During the recession, Social Security held up its end of the deal and then some. Its payments did not falter and, despite a lot of unfounded rhetoric to the contrary, its long-term financial position has not been greatly compromised during these very difficult past five years.
Two years ago, the nation seemed close to doing something meaningful about its decaying fiscal situation. The National Commission on Fiscal Responsibility and Reform, appointed by President Obama, put together a sobering but widely respected budget reform blueprint for getting the nation back on track. The plan went nowhere, of course, and the moment was lost amidst the increasingly strident ideological rants that have become our lamentable excuse for national leadership.
The Commission's plan included significant changes to Social Security. Most fiscal experts did not think then and do not think now that Social Security's financial pressures are a major cause of our national fiscal distress. That honor clearly goes to healthcare. The mounting deficits of the Medicare and Medicaid programs dwarf any problems with Social Security.
Still, fixing Social Security was seen as a modest way to chalk up a win for fiscal reform. If we could restore its long-term financial balance, it was thought, we just might be able to pave the way for the much tougher issues involving healthcare and tax policy.
If those Fiscal Commission proposals had come up for a vote, it's likely we would have already agreed to raise the retirement age, reduce the size of automatic cost-of-living increases to Social Security benefits, raise the ceiling on annual earnings subject to the program's payroll tax, and perhaps even reduce Social Security benefits for wealthy Americans.
Today, making such adjustments seems unlikely or an event that will happen only after a scorched-earth defense by a large number of senior and social-policy groups and lobbies. If we paid lip service to the importance of Social Security before, events in recent years have greatly increased the recognition of how important the program is to the retirement well-being of not just some, but most older Americans.
AARP has launched an advocacy campaign to protect Social Security and Medicare benefits called You've Earned a Say. Don't expect a totally level playing field when AARP talks about Social Security. But it knows its 37 million members include people of all political stripes. It is more likely to take a straight line here than are more extreme groups.
The organization has just commissioned liberal and conservative experts to analyze a dozen proposals to change Social Security:
1. Raise the full retirement age
2. Longevity indexing
3. Recalculate the COLA (cost of living adjustment)

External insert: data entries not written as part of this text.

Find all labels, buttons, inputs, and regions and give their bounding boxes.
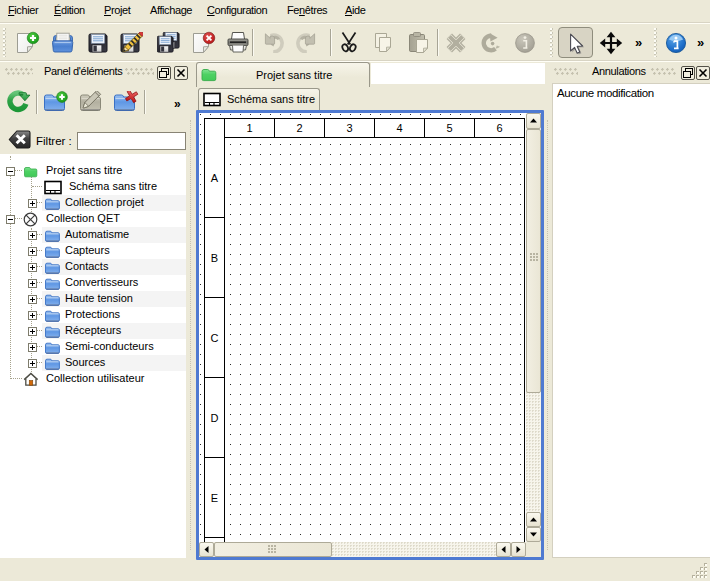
svg-text:4: 4 — [396, 122, 402, 134]
svg-text:2: 2 — [296, 122, 302, 134]
svg-text:D: D — [211, 412, 219, 424]
svg-text:B: B — [211, 252, 218, 264]
svg-text:E: E — [211, 492, 218, 504]
svg-text:6: 6 — [496, 122, 502, 134]
svg-text:5: 5 — [446, 122, 452, 134]
svg-text:C: C — [211, 332, 219, 344]
svg-text:3: 3 — [346, 122, 352, 134]
svg-text:1: 1 — [246, 122, 252, 134]
svg-text:A: A — [211, 172, 219, 184]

4. Increase the payroll tax cap
5. Eliminate the payroll tax cap
6. Reduce benefits for higher earners
7. Increase the payroll tax rate
8. Tax all salary reduction plans
9. Cover new state and local government workers
10. Benefit improvements
11. Increase the years used to calculate initial benefits
12. Begin means-testing Social Security benefits
With national elections less than five months away, it is incumbent on older voters to know where their candidates stand on these possible Social Security changes. Press them for detailed proposals and not just bromides about supporting our nation's seniors.